When injury ruled Brian Labone out of the Everton side during the final weeks of the 1969/70 season, it was left to Roger Kenyon, a virtually untried 21-year-old, to fill the sizeable hole left by his skipper’s broad shoulders. Kenyon rose to the challenge with a maturity that wholly belied his inexperience. In the remaining eight games of the season Everton remained undefeated, winning seven and drawing one to lift the First Division title for the seventh time. ‘Kenyon will be difficult to move from this side,’ marvelled the Liverpool Echo at the season’s end. ‘He improves with every match and is already a model of composure with a bite in every tackle.’

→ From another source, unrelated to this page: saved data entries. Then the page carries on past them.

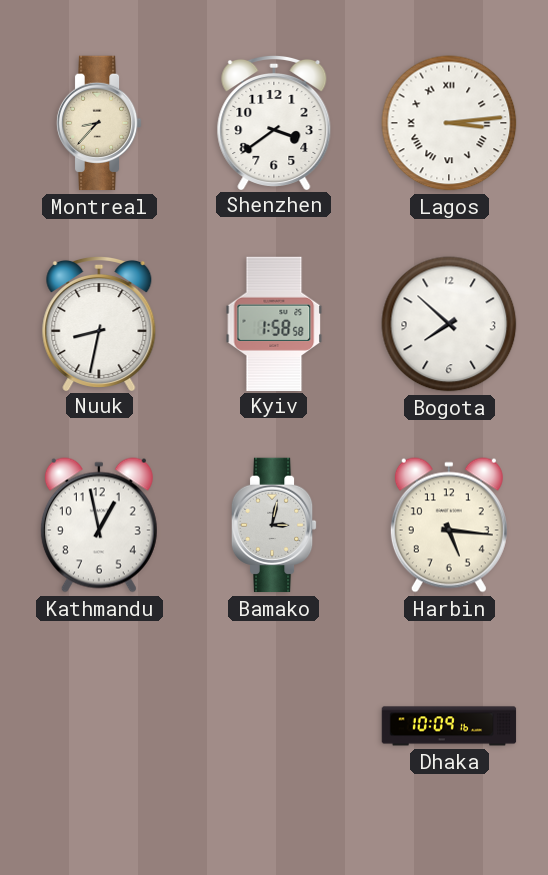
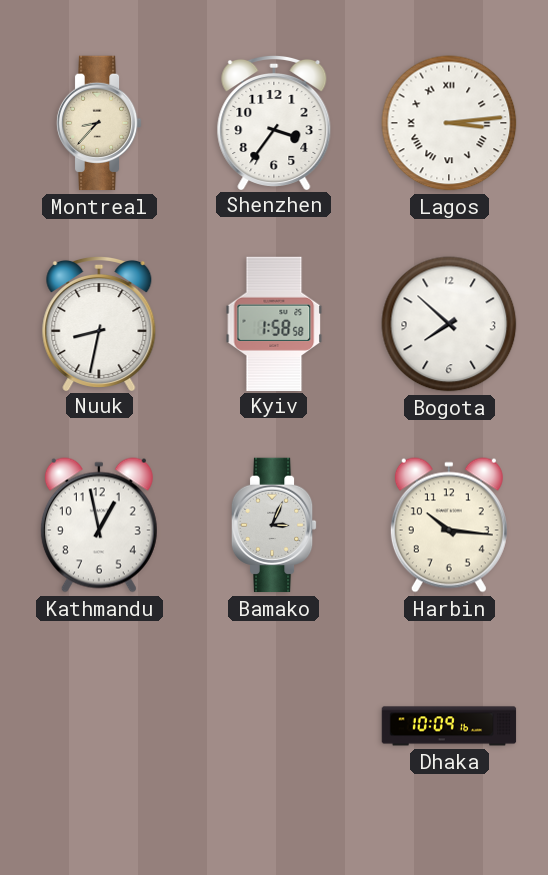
Shenzhen: 3:39 -> 3:36
Bamako: 3:02 -> 3:04
Harbin: 5:16 -> 10:16
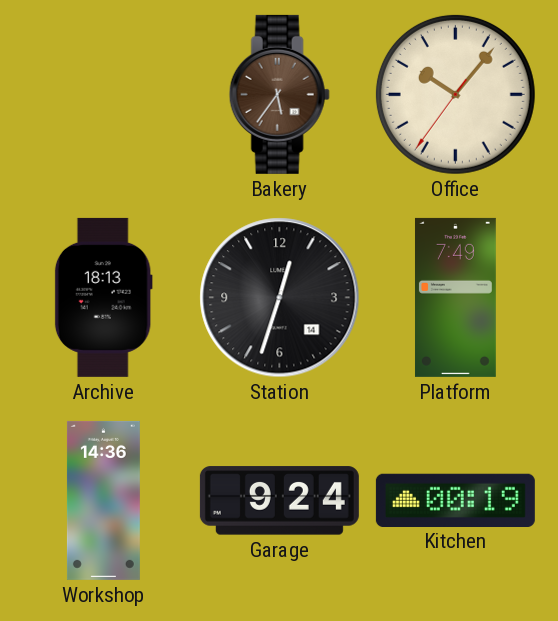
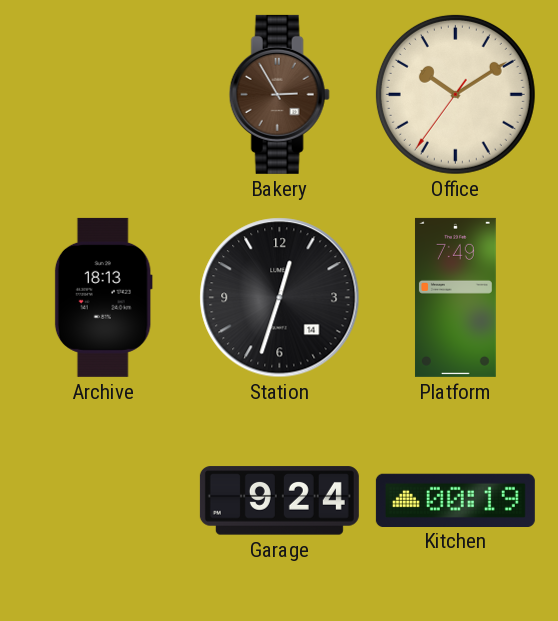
Bakery: 5:36 -> 2:55
Office: 10:06 -> 10:09
Workshop: 14:36 -> none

Born in Blackpool in January 1949, Roger Kenyon was another product of Everton’s highly productive youth system. He made his debut as a substitute for Howard Kendall against Newcastle United in October 1967 and went on to make a further 17 league and cup appearances that season. He was also named substitute for the FA Cup Final against West Bromwich Albion, but was never called on to the hallowed Wembley turf. After impressing in Everton’s title run-in, he established himself in the first team during the 1970/71 season after Brian Labone was beset by the injury problems that would prematurely end his career.

A hard and ruthless tackler, Kenyon combined these attributes with precise aerial timing and exceptional pace. And yet he was always more than a mere defensive destroyer. He possessed intelligent and accurate distribution that was capable of turning defence into attack. Amid the perpetual transition of the 1970s, Kenyon was a rare constant, one of the few players to be at the core of both Harry Catterick’s and Billy Bingham’s Everton teams. By the decade’s end he was the last remnant of the title winning season.

Kenyon’s career was briefly threatened by a serious traffic accident in 1974, but he recovered sufficiently to be called up to the England squad and was, in 1975, named by Don Revie as substitute for three different internationals, without ever being called upon to win his first cap. Again it seemed that Kenyon, who was never awarded a Championship winners’ medal in 1970 (as he had played one game too few) was Everton’s nearly man. Having missed out on the 1968 FA Cup Final, Kenyon was omitted from the team that faced Aston Villa at Wembley in the 1977 League Cup Final. Included in the replay at Hillsborough, he scored an own goal and was left out of the second replay, which Everton lost.

A SUCCESSION of niggling injuries saw Kenyon’s Everton career go into decline. In 1979 he joined Vancouver Whitecaps and at the age of 30 won his first medal, lifting the NASL Soccer Bowl in his one full season there. A brief stint at Bristol Rovers followed before he announced his retirement.

Still a well-recognised figure at Goodison, Kenyon retains close links to the club and is well known for his work as a director of Blue Nose Promotions, which organises events with former players.